Barnard, who earned his M.D. from George Washington University, argues for a variety of policy changes including implementing plant-based diets and ending animal-based research.

"Scientifically, there is no argument. Everybody knows we shouldn’t be serving this stuff to children,” Barnard told the San Diego Union-Tribune.

The advocacy group also cited a 2009 study by the National Institutes of Health that looked at half-million people and discovered that processed meat increases the risk of dying from heart disease, and a study by the National Cancer Institute study, released in August, that stated children today are more than doubly at risk today for colon and rectal cancer than those growing up in the 1950s.


“I feel very strongly that it shouldn’t be given to the kids and it shouldn’t be in the schools,” Tracy Childs, one of the plaintiffs from San Diego County whose children have graduated told the Daily News.

“When people see this food being served [in schools], they assume that it’s healthy,"she added.

But the American Association of Meat Processors (AAMP) is giving the lawsuits plenty of pushback.

In a statement sent to the San Diego Union-Tribune, attributed to the group's executive director, Chris Young, the AAMP said:

“Processed meats make up a safe and nutritious part of a balanced diet and there is no scientific data to support removing them from school menus for being unhealthy.

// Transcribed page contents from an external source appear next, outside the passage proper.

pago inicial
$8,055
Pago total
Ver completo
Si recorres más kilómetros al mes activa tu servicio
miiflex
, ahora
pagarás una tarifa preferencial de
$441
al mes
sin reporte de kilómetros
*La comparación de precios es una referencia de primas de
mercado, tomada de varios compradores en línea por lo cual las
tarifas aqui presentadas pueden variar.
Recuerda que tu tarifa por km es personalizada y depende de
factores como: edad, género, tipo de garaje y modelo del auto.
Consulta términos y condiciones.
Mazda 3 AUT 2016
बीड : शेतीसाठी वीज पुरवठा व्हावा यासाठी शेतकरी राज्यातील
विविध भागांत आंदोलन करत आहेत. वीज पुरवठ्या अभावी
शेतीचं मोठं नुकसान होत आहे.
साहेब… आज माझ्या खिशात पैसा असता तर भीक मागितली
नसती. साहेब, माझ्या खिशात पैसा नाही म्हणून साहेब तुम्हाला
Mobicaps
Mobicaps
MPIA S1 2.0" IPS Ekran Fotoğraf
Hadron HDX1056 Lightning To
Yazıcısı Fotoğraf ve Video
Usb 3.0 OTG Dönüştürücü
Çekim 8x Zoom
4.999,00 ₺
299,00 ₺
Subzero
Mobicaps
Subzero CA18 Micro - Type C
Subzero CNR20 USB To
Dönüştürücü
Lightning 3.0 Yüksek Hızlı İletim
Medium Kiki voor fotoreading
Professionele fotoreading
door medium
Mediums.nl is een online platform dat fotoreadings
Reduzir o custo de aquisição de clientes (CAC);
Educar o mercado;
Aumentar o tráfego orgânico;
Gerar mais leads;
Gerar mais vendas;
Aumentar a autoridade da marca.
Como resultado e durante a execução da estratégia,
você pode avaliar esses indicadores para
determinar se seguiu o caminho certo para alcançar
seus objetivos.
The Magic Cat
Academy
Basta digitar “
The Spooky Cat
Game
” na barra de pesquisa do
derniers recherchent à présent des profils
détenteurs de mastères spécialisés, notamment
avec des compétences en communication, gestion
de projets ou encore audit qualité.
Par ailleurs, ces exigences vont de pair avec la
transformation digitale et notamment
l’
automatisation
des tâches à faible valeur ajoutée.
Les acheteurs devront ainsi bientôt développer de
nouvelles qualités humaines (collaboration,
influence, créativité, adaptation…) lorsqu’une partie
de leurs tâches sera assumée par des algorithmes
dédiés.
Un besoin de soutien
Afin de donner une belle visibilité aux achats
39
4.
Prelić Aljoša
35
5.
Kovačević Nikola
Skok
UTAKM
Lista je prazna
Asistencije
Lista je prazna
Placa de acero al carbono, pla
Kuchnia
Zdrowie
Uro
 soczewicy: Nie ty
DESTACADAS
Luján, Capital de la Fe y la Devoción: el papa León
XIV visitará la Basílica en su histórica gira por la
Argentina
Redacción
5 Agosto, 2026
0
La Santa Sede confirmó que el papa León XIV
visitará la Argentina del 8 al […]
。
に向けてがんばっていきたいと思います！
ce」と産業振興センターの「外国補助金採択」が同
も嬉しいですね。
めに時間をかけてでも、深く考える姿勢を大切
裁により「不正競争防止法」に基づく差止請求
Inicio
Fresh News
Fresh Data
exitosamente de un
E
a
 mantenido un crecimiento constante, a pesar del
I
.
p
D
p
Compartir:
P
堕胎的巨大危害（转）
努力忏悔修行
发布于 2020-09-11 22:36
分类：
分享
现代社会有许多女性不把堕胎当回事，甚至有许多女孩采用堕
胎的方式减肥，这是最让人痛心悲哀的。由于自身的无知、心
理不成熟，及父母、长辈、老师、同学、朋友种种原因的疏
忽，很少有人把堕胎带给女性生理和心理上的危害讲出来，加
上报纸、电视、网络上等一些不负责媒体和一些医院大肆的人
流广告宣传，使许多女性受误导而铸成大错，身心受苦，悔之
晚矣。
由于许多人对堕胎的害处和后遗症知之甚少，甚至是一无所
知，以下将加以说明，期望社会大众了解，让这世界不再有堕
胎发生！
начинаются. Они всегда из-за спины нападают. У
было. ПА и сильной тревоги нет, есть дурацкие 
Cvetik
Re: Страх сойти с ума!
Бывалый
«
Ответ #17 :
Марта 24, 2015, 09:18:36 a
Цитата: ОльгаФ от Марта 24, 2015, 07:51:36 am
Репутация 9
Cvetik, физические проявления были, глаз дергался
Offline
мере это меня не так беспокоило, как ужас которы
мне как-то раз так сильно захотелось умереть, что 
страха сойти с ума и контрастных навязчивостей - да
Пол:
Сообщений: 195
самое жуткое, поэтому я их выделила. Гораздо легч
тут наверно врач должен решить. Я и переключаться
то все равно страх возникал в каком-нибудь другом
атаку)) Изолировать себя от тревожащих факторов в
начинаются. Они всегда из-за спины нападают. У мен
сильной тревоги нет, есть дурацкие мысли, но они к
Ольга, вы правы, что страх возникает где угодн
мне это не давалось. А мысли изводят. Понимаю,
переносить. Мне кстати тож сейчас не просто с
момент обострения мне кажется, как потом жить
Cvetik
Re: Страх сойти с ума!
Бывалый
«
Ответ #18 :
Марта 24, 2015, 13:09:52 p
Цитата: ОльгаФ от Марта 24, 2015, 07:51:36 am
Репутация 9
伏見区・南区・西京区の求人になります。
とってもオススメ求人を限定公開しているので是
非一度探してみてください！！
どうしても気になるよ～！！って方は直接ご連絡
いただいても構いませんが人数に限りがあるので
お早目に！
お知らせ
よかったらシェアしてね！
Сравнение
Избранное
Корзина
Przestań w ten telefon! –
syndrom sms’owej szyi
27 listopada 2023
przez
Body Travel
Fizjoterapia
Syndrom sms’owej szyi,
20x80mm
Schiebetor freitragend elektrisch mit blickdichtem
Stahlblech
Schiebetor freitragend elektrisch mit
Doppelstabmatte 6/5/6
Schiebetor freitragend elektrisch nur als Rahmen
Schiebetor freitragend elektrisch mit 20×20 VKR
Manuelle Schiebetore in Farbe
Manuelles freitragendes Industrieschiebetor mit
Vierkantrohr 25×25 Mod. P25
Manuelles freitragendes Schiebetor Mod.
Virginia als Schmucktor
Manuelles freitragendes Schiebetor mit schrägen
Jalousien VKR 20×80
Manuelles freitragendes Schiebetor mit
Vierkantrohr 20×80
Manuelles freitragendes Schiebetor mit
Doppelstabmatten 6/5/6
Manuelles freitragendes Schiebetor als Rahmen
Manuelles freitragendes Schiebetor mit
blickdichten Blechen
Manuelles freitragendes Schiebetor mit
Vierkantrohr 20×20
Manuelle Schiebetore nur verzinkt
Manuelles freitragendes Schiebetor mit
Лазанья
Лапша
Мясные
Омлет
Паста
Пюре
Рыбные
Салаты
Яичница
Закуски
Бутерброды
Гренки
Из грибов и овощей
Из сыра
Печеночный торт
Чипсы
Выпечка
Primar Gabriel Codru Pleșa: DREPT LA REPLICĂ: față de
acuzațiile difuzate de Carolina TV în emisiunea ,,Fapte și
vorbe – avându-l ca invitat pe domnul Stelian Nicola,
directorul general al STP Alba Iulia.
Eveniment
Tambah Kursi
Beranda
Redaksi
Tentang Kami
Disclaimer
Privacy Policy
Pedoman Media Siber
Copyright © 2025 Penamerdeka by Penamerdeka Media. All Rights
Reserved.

"When it comes to prevention of cancer and other chronic diseases, it is impractical to segregate a single food as a cause of those issues. Many of the naturally occurring chemicals from healthy fruits and vegetables in our food could be classified as carcinogens. But that doesn’t mean schools should stop serving them since they do not present a health risk at normal levels of consumption. We stand by the nutrition benefits that meat, both fresh and processed, provide for growing children.”